Supported by Fundación Ama Amoedo
Sofía Quirno lives and works in New York. Influenced by Argentine tradition of psychoanalysis, Quirno uses humor to question existing structures and address situations of vulnerability. Bringing together concrete and metaphorical images, she proposes an experience of everyday associations. Using collage as her underlying process, she experiments with montage, overlapping images and perspectives to capture the randomness of thoughts; to stretch and unfetter conventional figurations; to rethink new modes of subjectivity outside of existing schemes. Art is for her a territory to reflect on issues of translation, identity, and form. Sofía holds an MFA in Visual Arts from Parsons, The New School, and a bachelor’s degree in international studies from Universidad Torcuato Di Tella, Buenos Aires. She was a fellow at Shandaken Projects Paint School, a discourse-based program for painters in NY and part of The Drawing Center Viewing Program. Sofía obtained the Sterling Clark Fellowship to attend Vermont Studio Center. She was also an artist in residence at Bemis Center for Contemporary Arts and Triangle Arts Workshop. Her most recent exhibitions include: I Went There, Praxis NY; A su lado, Galería Vasari, Buenos Aires; Heads and Tails, Praxis, NY; Importa un pepino, Galería Hache, Buenos Aires; After-noon, M E N Gallery, NY; For Starters, Emily Harvey Foundation, NY; Calendar Day, Praxis, NY; Sunny Side Up, Sleep Center, NY.
About the work
Mixed media on metal base
Bye Blackbird is a work made up of sculptures that, reproducing the mechanics of a camping, unfold and fit together to build a settlement scene. The pieces as a whole build an imaginary pictorial landscape of nature. Each sculpture represents an element of this composition as a character: a moon, a bird, a nest, a sky, etc.

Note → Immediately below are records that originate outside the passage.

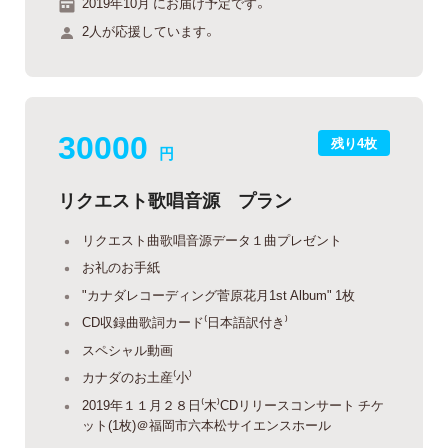
2019年10月 にお届け予定です。
2人が応援しています。
30000
残り4枚
円
リクエスト歌唱音源 プラン
リクエスト曲歌唱音源データ１曲プレゼント
お礼のお手紙
"カナダレコーディング菅原花月1st Album" 1枚
CD収録曲歌詞カード⁽日本語訳付き⁾
スペシャル動画
カナダのお土産⁽小⁾
2019年１１月２８日⁽木⁾CDリリースコンサート チケ
ット(1枚)＠福岡市六本松サイエンスホール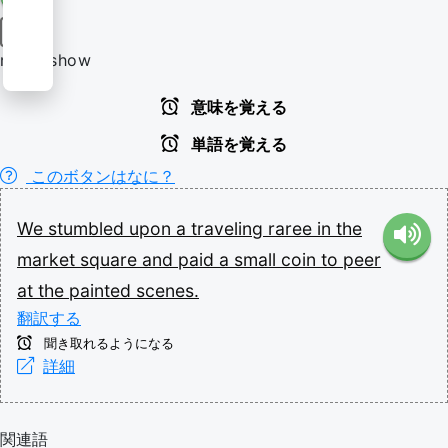
名詞
raree show
意味を覚える
単語を覚える
このボタンはなに？
We
stumbled
upon
a
traveling
raree
in
the
market
square
and
paid
a
small
coin
to
peer
at
the
painted
scenes.
翻訳する
聞き取れるようになる
詳細
関連語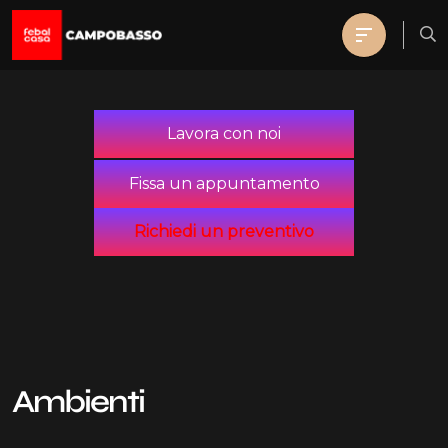
Lavora con noi
Fissa un appuntamento
Richiedi un preventivo
Ambienti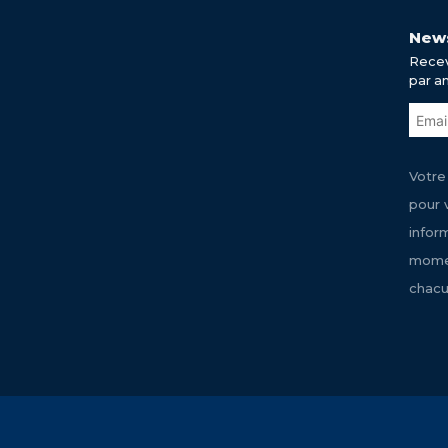
News
Recev
par a
Votre
pour 
infor
momen
chacu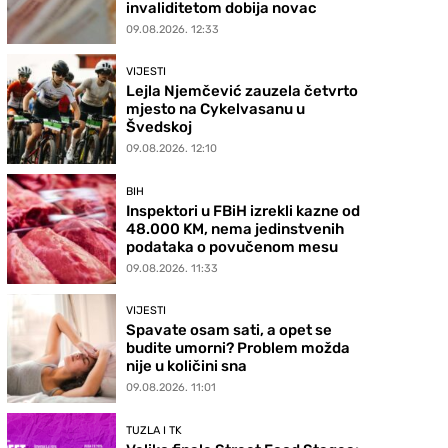
invaliditetom dobija novac
09.08.2026. 12:33
VIJESTI
Lejla Njemčević zauzela četvrto
mjesto na Cykelvasanu u
Švedskoj
09.08.2026. 12:10
BIH
Inspektori u FBiH izrekli kazne od
48.000 KM, nema jedinstvenih
podataka o povučenom mesu
09.08.2026. 11:33
VIJESTI
Spavate osam sati, a opet se
budite umorni? Problem možda
nije u količini sna
09.08.2026. 11:01
TUZLA I TK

The work highlights the need to move from the city to the countryside for two days, the will to assume itself as a settlement quickly and to understand the aesthetic/pictorial transformation of the landscape that occurs with this movement. It also assumes the fusion that will be produced momentarily between these structures imported from technology, with natural flora and fauna from CAMPO.